*EXTRACTED RECORDS*

────────────────────

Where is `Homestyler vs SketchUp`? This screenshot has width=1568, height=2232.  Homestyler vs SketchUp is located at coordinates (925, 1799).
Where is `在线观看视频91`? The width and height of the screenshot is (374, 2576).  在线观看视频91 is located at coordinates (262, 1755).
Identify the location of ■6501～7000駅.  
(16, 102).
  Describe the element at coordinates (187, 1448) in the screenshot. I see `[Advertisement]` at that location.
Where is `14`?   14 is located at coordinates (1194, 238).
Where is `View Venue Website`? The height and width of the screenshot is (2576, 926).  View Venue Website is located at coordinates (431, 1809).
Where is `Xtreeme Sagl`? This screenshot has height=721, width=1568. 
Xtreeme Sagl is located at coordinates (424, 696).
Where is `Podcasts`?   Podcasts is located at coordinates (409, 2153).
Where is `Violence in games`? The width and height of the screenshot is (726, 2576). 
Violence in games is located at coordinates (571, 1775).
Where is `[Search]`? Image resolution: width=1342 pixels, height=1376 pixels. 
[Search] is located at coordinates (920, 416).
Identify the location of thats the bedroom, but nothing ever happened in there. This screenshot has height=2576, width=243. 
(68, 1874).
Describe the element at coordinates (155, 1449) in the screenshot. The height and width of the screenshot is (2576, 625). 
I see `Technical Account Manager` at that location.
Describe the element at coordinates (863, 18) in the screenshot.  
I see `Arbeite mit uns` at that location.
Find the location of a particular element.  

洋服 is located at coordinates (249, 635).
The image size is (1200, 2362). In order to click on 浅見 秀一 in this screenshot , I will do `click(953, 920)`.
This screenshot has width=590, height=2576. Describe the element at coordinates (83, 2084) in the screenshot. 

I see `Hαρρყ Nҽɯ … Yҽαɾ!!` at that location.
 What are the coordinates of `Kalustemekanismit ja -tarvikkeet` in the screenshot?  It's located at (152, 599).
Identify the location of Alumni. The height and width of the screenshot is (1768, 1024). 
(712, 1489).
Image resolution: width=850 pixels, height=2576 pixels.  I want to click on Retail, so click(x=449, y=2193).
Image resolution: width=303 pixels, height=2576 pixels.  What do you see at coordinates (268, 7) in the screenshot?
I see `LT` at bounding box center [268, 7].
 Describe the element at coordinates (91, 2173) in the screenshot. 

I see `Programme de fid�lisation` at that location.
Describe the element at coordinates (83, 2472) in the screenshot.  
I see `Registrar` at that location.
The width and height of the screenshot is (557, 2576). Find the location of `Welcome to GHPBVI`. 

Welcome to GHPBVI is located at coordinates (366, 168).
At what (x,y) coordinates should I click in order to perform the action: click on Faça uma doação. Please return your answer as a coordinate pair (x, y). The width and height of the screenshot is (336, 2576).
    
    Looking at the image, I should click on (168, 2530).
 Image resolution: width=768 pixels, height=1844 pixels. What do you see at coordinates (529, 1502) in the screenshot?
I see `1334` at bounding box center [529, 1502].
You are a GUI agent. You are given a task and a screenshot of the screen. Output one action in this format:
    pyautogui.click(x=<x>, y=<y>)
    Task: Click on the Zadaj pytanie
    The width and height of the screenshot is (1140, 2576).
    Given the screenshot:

────────────────────

*TASK REQUIREMENTS*
Every record above needs to be given again exactly.

*WRITTEN SOLUTION*
Where is `Homestyler vs SketchUp`? This screenshot has width=1568, height=2232.  Homestyler vs SketchUp is located at coordinates (925, 1799).
Where is `在线观看视频91`? The width and height of the screenshot is (374, 2576).  在线观看视频91 is located at coordinates (262, 1755).
Identify the location of ■6501～7000駅.  
(16, 102).
  Describe the element at coordinates (187, 1448) in the screenshot. I see `[Advertisement]` at that location.
Where is `14`?   14 is located at coordinates (1194, 238).
Where is `View Venue Website`? The height and width of the screenshot is (2576, 926).  View Venue Website is located at coordinates (431, 1809).
Where is `Xtreeme Sagl`? This screenshot has height=721, width=1568. 
Xtreeme Sagl is located at coordinates (424, 696).
Where is `Podcasts`?   Podcasts is located at coordinates (409, 2153).
Where is `Violence in games`? The width and height of the screenshot is (726, 2576). 
Violence in games is located at coordinates (571, 1775).
Where is `[Search]`? Image resolution: width=1342 pixels, height=1376 pixels. 
[Search] is located at coordinates (920, 416).
Identify the location of thats the bedroom, but nothing ever happened in there. This screenshot has height=2576, width=243. 
(68, 1874).
Describe the element at coordinates (155, 1449) in the screenshot. The height and width of the screenshot is (2576, 625). 
I see `Technical Account Manager` at that location.
Describe the element at coordinates (863, 18) in the screenshot.  
I see `Arbeite mit uns` at that location.
Find the location of a particular element.  

洋服 is located at coordinates (249, 635).
The image size is (1200, 2362). In order to click on 浅見 秀一 in this screenshot , I will do `click(953, 920)`.
This screenshot has width=590, height=2576. Describe the element at coordinates (83, 2084) in the screenshot. 

I see `Hαρρყ Nҽɯ … Yҽαɾ!!` at that location.
 What are the coordinates of `Kalustemekanismit ja -tarvikkeet` in the screenshot?  It's located at (152, 599).
Identify the location of Alumni. The height and width of the screenshot is (1768, 1024). 
(712, 1489).
Image resolution: width=850 pixels, height=2576 pixels.  I want to click on Retail, so click(x=449, y=2193).
Image resolution: width=303 pixels, height=2576 pixels.  What do you see at coordinates (268, 7) in the screenshot?
I see `LT` at bounding box center [268, 7].
 Describe the element at coordinates (91, 2173) in the screenshot. 

I see `Programme de fid�lisation` at that location.
Describe the element at coordinates (83, 2472) in the screenshot.  
I see `Registrar` at that location.
The width and height of the screenshot is (557, 2576). Find the location of `Welcome to GHPBVI`. 

Welcome to GHPBVI is located at coordinates (366, 168).
At what (x,y) coordinates should I click in order to perform the action: click on Faça uma doação. Please return your answer as a coordinate pair (x, y). The width and height of the screenshot is (336, 2576).
    
    Looking at the image, I should click on (168, 2530).
 Image resolution: width=768 pixels, height=1844 pixels. What do you see at coordinates (529, 1502) in the screenshot?
I see `1334` at bounding box center [529, 1502].
You are a GUI agent. You are given a task and a screenshot of the screen. Output one action in this format:
    pyautogui.click(x=<x>, y=<y>)
    Task: Click on the Zadaj pytanie
    The width and height of the screenshot is (1140, 2576).
    Given the screenshot:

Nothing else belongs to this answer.